Since only the total is wanted, give the number of lines in the listing below that hold the string "world" and add nothing.

___ SUPPLIED DATA ___

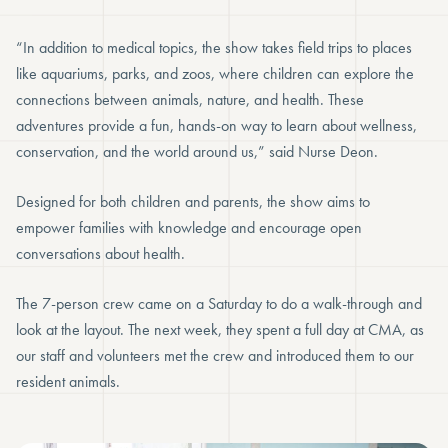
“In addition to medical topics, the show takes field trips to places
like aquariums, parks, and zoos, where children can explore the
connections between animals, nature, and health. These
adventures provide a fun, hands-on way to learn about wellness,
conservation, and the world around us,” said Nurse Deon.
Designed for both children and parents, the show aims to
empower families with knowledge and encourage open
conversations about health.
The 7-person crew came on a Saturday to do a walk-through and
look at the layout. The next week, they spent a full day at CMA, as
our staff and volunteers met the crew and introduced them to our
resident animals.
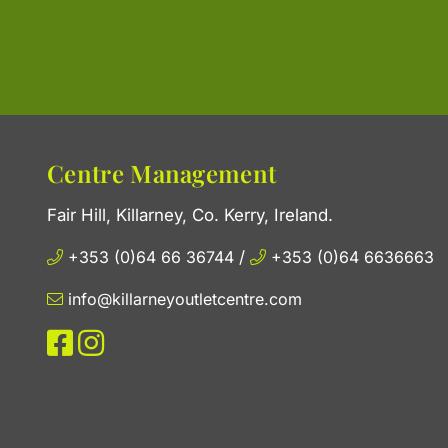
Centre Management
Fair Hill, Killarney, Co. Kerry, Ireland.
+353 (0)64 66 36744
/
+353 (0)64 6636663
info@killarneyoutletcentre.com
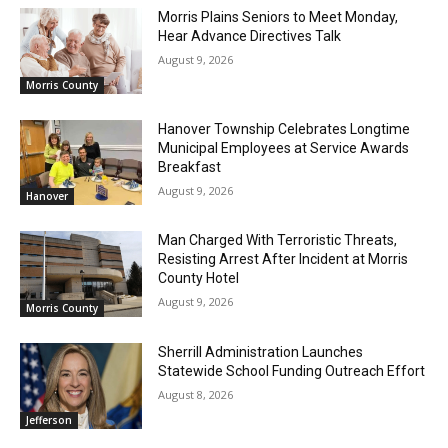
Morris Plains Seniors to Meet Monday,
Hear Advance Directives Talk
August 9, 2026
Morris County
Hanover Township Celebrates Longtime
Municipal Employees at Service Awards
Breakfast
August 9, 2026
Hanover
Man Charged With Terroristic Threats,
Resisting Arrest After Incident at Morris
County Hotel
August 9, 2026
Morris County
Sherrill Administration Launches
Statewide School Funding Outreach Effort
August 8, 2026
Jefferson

___
___ SUPPLIED DATA ___

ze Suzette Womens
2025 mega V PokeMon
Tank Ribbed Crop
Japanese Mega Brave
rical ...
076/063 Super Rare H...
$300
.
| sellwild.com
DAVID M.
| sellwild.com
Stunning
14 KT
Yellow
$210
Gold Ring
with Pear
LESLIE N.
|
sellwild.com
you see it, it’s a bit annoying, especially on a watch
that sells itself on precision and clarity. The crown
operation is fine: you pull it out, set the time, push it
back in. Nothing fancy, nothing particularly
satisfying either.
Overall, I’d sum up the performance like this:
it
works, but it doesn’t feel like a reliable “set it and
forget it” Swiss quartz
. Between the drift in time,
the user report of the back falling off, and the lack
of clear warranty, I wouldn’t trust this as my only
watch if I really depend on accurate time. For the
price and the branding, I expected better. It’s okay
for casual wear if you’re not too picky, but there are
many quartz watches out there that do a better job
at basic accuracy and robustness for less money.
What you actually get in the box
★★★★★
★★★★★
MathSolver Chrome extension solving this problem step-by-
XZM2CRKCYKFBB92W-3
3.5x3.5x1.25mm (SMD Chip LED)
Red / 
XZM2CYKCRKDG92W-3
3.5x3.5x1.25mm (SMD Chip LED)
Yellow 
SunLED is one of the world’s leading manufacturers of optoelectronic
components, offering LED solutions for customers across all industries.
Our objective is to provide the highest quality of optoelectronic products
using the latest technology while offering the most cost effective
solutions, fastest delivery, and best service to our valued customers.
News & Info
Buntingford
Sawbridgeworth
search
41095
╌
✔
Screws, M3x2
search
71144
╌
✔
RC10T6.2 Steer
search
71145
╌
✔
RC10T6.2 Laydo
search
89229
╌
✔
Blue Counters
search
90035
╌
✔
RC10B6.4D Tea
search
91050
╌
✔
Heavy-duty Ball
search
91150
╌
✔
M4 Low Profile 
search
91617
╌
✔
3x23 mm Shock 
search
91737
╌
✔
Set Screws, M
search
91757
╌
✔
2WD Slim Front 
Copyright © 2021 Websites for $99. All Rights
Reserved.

___

▶ YOUR RESPONSE
2